4. We both used to have location services turned on our phones, but she now keeps hers turned off. I've asked her to turn it back on, but she turns it back off after a day or two.

All of this has been going on for a couple years. She has an explanation for each one, but together looks suspicious. I've never caught her with anyone, but I go to work everyday, while she works from home alone every day.

Thanks in advance for your replies.


----------



## Laurentium (May 21, 2017)

Why make this a poll? You know more than we do, and it sounds like you already know which way you're leaning.


----------



## VladDracul (Jun 17, 2016)

Secretly put a tracking device on her vehicle. If she's not giving you any puzzy, that's reason enough to ditch her, cheating or not.


----------



## Blondilocks (Jul 4, 2013)

Please share her reason for #2 - especially given #1.


----------



## Numb26 (Sep 11, 2019)

That is a lot of red flags


----------



## thedude3535 (Nov 17, 2021)

Out of curiosity, why are you checking her location data in the first place? And under what pretense did this start? Not a sarcastic question, btw.

It's a lot of red flags, but it's also entirely possible your wife is simply tired of being tracked, or questioned, or otherwise suspected of something, and all of that has led to this, including lack of sex/attraction. But yeah, a lot of red flags.

Why don't you just talk to her? Tell her all of the things you mentioned here, but not in an accusatory tone AT ALL. Tell her why it doesn't look good.


----------



## ElOtro (Apr 4, 2021)

You got some valid reasons to have this question in your mind.
But we still don´t have an enough serious knowledge for answering it.
Be aware, research.

But.........
Given the list you provided I would say that you don´t have a relationship worth keeping even if she is not cheating.


----------



## Diana7 (Apr 19, 2016)

It's impossible to say. Has she always deleted her messages every few days? 
What was explanation for being on the pill? 
If you are really suspicious then put a VAR in her car for a week or two.


----------



## In Absentia (Aug 21, 2012)

If she wanted to cheat without you knowing, she would get a burner phone and leave her phone at home... or have sex with the OM at home.
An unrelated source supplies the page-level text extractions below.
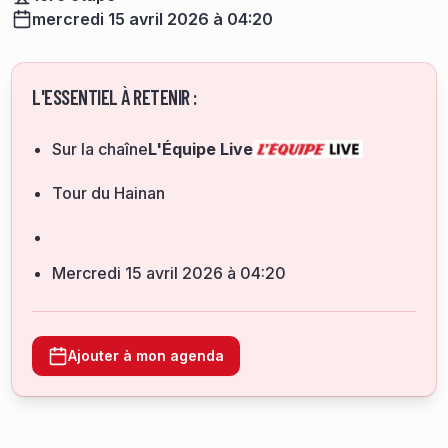
mercredi 15 avril 2026 à 04:20
L'ESSENTIEL À RETENIR :
Sur la chaîne
L'Équipe Live
Tour du Hainan
mercredi 15 avril 2026 à 04:20
Ajouter à mon agenda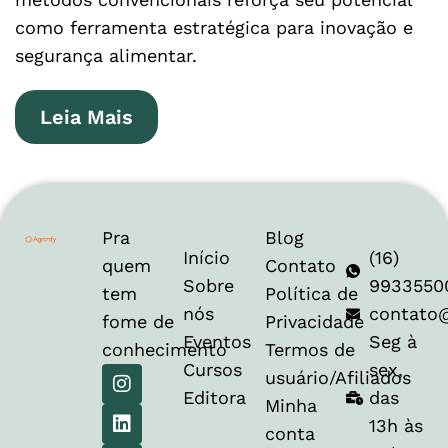
como ferramenta estratégica para inovação e
segurança alimentar.
Leia Mais
Pra
Blog
Início
(16)
quem
Contato
Sobre
9933550
tem
Política de
nós
contato
fome de
Privacidade
Eventos
Seg à
conhecimento
Termos de
Cursos
sex,
usuário/Afiliados
Editora
das
Minha
13h às
conta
How old are you two? If she has no interest in giving you sex, maybe it's better if you put an end to the marriage.


----------



## Marc878 (Aug 26, 2015)

Can you go online and look at the phone bill?


----------



## oldshirt (Apr 1, 2017)

Regardless if she is with someone else or not, you have serious marital issues. 

Have you addressed these issues with her at all? Have you sought marital couseling?


----------



## Trustless Marriage (Mar 1, 2021)

Put hidden motion sensor videos around the house while you are at work.


----------



## Evinrude58 (Jun 16, 2014)

2 years with no sex. Why even care?
You’re here asking if she’s cheating. 99% of the time it’s a yes. But you’ve gone 2 years with no sex abd are worried about cheating…. Just move on


----------



## oldshirt (Apr 1, 2017)

UCFKnights96 said:


> All of this has been going on for a couple years.


If this has been going on a couple years, then even if there is someone else I don't know if you can really call it cheating. That would be more like she is living another life while you haven't had the wherewithal to address it. 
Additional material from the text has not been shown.